Manifeste

MANIFESTE POUR UNE PHOTOGRAPHIE DU MOUVEMENT, DE L’INTERMÉDIARITÉ 

À l’instar de Roland Barthes, qui distinguait la photographie passive de la photographie active, je choisis résolument la seconde. Je ne suis pas témoin, je suis créateur. Là où le reporter capte la réalité telle qu’elle se donne, je la questionne, je la reconstruis, je la transfigure.

Et pourtant, un paradoxe me guide : dans cette mise en scène, je cherche la vérité cachée des gestes, des postures, des expressions fugitives. Mon objectif : redécouvrir le mouvement humain non pas comme un flux linéaire, mais comme une tension intérieure, une trace sensible dans l’espace-temps.

Autodidacte, je marche dans les pas de ces visionnaires qui, depuis Nicéphore Niépce, ont fait de la lumière une mémoire. Pendant des années, chaque photographie rencontrée m’imposait une même question : que reste-il après l’instant figé?

La réponse m’est venue dans ma rencontre avec l’œuvre de Francis Bacon. Pour moi, il fut immédiatement le peintre du mouvement, du trouble, de la chair en déséquilibre. Par lui, j’ai compris que l’abstraction n’est pas un éloignement du réel, mais une manière plus aiguë de le sentir.

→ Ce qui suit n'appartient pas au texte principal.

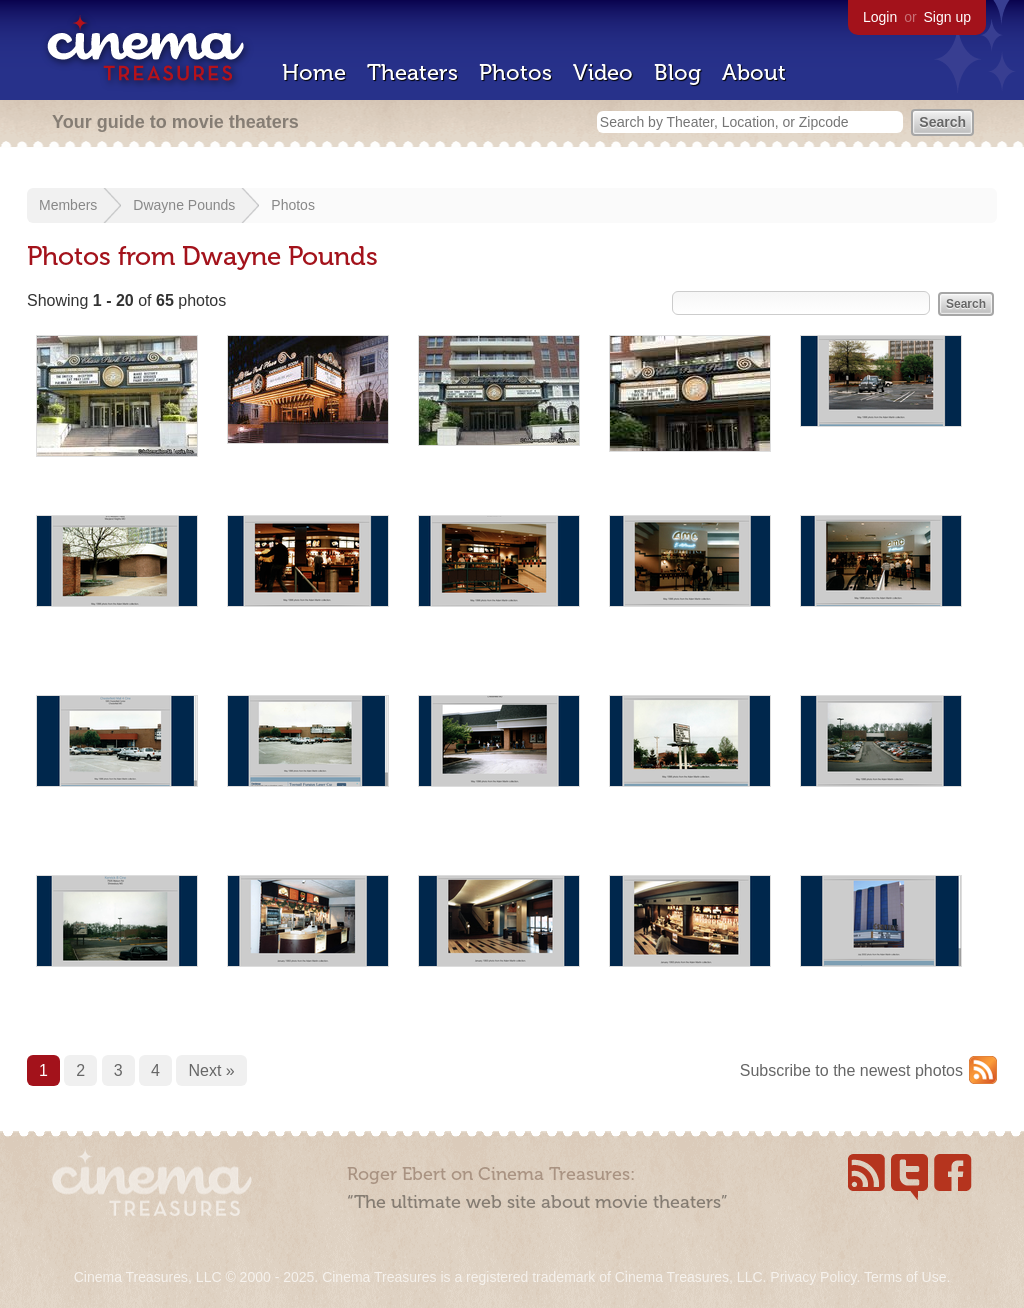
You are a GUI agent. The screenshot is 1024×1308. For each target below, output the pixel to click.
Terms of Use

C’est dans cette logique que s’inscrit ma recherche photographique : capter l’invisible du visible, l’entre-deux du geste, ce moment suspendu que le flou révèle plus qu’il ne masque. Par l’usage de la pause lente, je transforme le figuratif en abstraction, je donne corps à l’éphémère.

Je suis le photographe du passage, de l’entre-temps, du presque. Mon flou n’est pas une erreur, il est une langue. Il est un cri silencieux, un souffle prolongé, une matière en devenir.

Mon travail n’est pas une esthétique du hasard, mais une quête : celle de sublimer la matière humaine par le mouvement, d’ouvrir des portes vers d’autres niveaux de réalité. Chaque image est un seuil. Chaque composition, une tentative d’épuiser le visible pour mieux dire l’indicible.

Thierry Malty

 

MANIFESTO FOR A PHOTOGRAPHY OF MOVEMENT, OF INTERMEDIARITY 

 

Like Roland Barthes, who distinguished between passive and active photography, I resolutely choose the latter. I'm not a witness, I'm a creator. Where a reporter captures reality as it is, I question it, reconstruct it, transfigure it.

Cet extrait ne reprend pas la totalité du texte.